As I mentioned earlier, at the beginning of the year, we announced that we would significantly reduce our capital spending for 2009. However, given the recent improvement in oil prices, we’ve decided to increase our capital spending plans for 2009 from the announced guidance range of $20 million to $24 million to approximately $32 million.
We are in the enviable position of having a balanced portfolio of oil and gas opportunities and these increased expenditures will be focused primarily on our oil properties and will help us move much closer to our goal of returning the pace of our capital spending to the level necessary to hold production flat going forward.
On June 29, we announced the termination of selected 2011 and 2012 hedge contract. Net proceeds from this transaction totaled approximately $25 million, which was immediately used to pay down borrowings under our credit facility. Our borrowing base, which has been lowered to $760 million during April’s borrowing base re-determination process from $900 million, was subsequently reduced by $25 million to $735 million.
Concurrent with the termination of the 2011 and 2012 contracts, identical volumes were re-hedged at prevailing market prices.
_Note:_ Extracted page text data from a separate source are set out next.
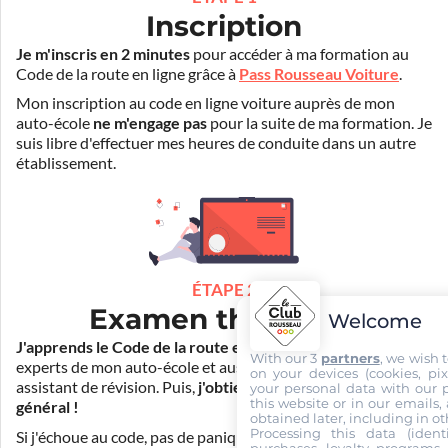
Inscription
Je m'inscris en 2 minutes
pour accéder à ma formation au
Code de la route en ligne grâce à
Pass Rousseau Voiture
.
Mon inscription au code en ligne voiture auprès de mon
auto-école
ne m'engage pas
pour la suite de ma formation. Je
suis libre d'effectuer mes heures de conduite dans un autre
établissement.
ÉTAPE 2
Examen théorique
Welcome
J'apprends le Code de la route en ligne
. Je suis aidé par les
With our 3
partners
, we wish 
experts de mon auto-école et aussi par Mister Codes, mon
on your devices (cookies, pix
assistant de révision. Puis,
j'obtiens l'examen théorique
your personal data with our p
this website or in our emails,
général !
obtained later, including in ot
Processing this data (identi
Si j'échoue au code, pas de panique ! Je peux bénéficier du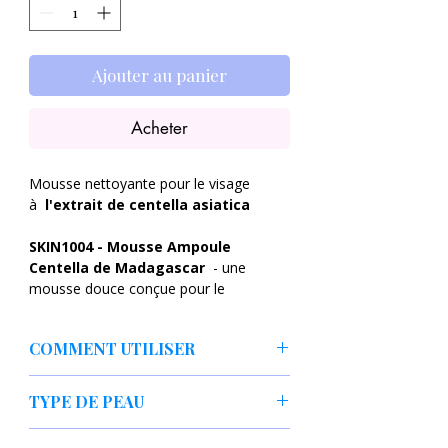
Ajouter au panier
Acheter
Mousse nettoyante pour le visage
à
l'extrait de centella asiatica
SKIN1004 - Mousse Ampoule
Centella de Madagascar
- une
mousse douce conçue pour le
nettoyage quotidien du visage,
présentée en tube. Ce produit a une
COMMENT UTILISER
consistance crémeuse et une couleur
beige nacrée. Sa formule est enrichie
Appliquez une quantité appropriée sur
en
extrait de Centella
TYPE DE PEAU
les paumes humides et faites mousser
asiatica,
originaire de Madagascar. La
en frottant les paumes. Faire mousser
Centella asiatica
apaise les irritations et
Tout type de peau y compris peau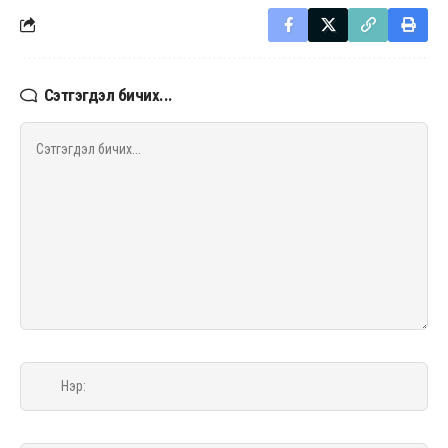
Сэтгэгдэл бичих...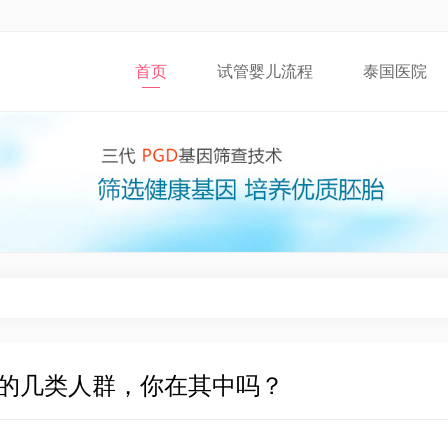
首页
试管婴儿流程
泰国医院
的几类人群，你在其中吗？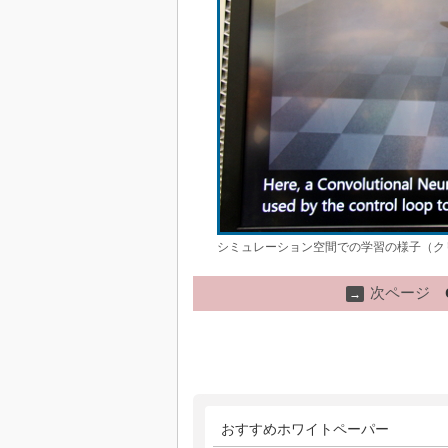
シミュレーション空間での学習の様子（ク
次ページ
→
おすすめホワイトペーパー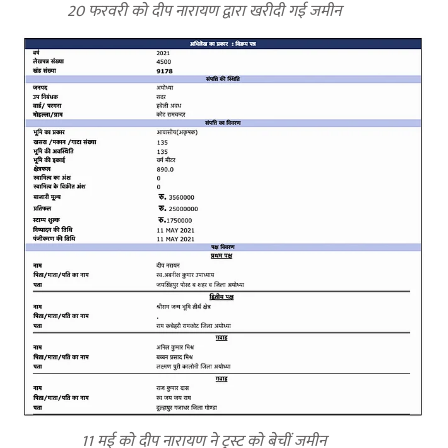
20 फरवरी को दीप नारायण द्वारा खरीदी गई जमीन
11 मई को दीप नारायण ने ट्रस्ट को बेचीं जमीन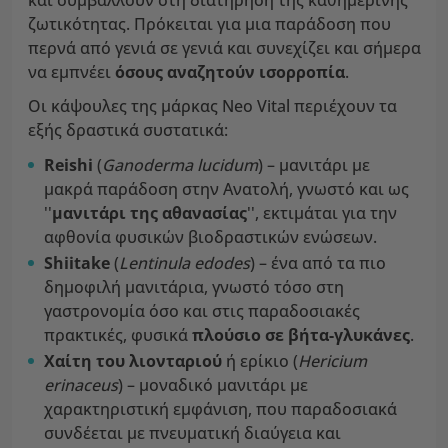
και συμβάλλουν στη διατήρηση της καθημερινής
ζωτικότητας. Πρόκειται για μια παράδοση που
περνά από γενιά σε γενιά και συνεχίζει και σήμερα
να εμπνέει
όσους αναζητούν ισορροπία
.
Οι κάψουλες της μάρκας Neo Vital περιέχουν τα
εξής δραστικά συστατικά:
Reishi
(
Ganoderma lucidum
) – μανιτάρι με
μακρά παράδοση στην Ανατολή, γνωστό και ως
''
μανιτάρι της αθανασίας
'', εκτιμάται για την
αφθονία φυσικών βιοδραστικών ενώσεων.
Shiitake
(
Lentinula edodes
) – ένα από τα πιο
δημοφιλή μανιτάρια, γνωστό τόσο στη
γαστρονομία όσο και στις παραδοσιακές
πρακτικές, φυσικά
πλούσιο σε βήτα-γλυκάνες
.
Χαίτη του λιονταριού
ή ερίκιο (
Hericium
erinaceus
) – μοναδικό μανιτάρι με
χαρακτηριστική εμφάνιση, που παραδοσιακά
συνδέεται με πνευματική διαύγεια και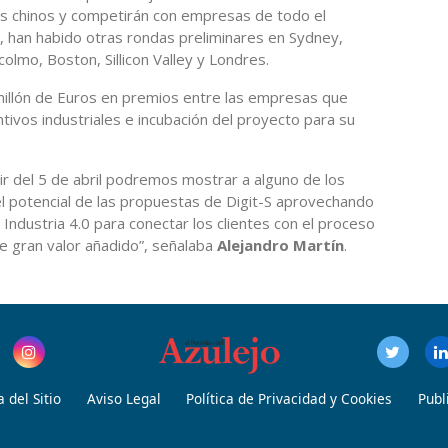
s chinos y competirán con empresas de todo el
, han habido otras rondas preliminares en Sydney,
colmo, Boston, Sillicon Valley y Londres.
 millón de Euros en premios entre las empresas que
ivos industriales e incubación del proyecto para su
tir del 5 de abril podremos mostrar a alguno de los
l potencial de las propuestas de Digit-S aprovechando
 Industria 4.0 para conectar los clientes con el proceso
e gran valor añadido”, señalaba
Alejandro Martín
.
 del Sitio
Aviso Legal
Política de Privacidad y Cookies
Publ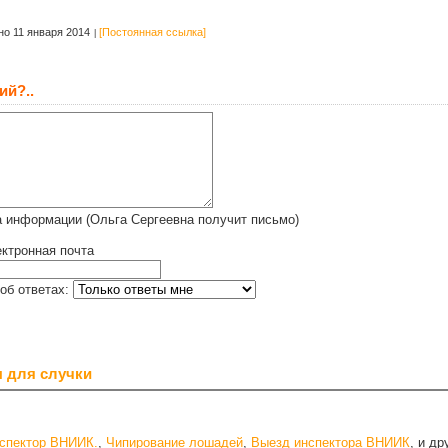
о 11 января 2014
[Постоянная ссылка]
ий?..
 информации (Ольга Сергеевна получит письмо)
ктронная почта
об ответах:
 для случки
нспектор ВНИИК.
,
Чипирование лошадей
,
Выезд инспектора ВНИИК
, и д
In light of improvements in commodity prices over early 2009 levels, we took the opportunity to reinforce our near term hedge portfolio by adding new hedges in 2009 and extend price protection out 4.5 years by adding new hedges in 2013. Randy, will provide additional color in his discussion.
Subsequent to the end of the second quarter, we sold our Permian Basin assets, also known as the Lazy JL Field on July 17, to a private buyer. These non-core assets produced approximately 245 barrels of oil equivalent per day during the first five months of 2009, with crude oil amounting to approximately 96% of production. The attractive sales price of $23 million represented $94,000 per flowing barrel of oil equivalent.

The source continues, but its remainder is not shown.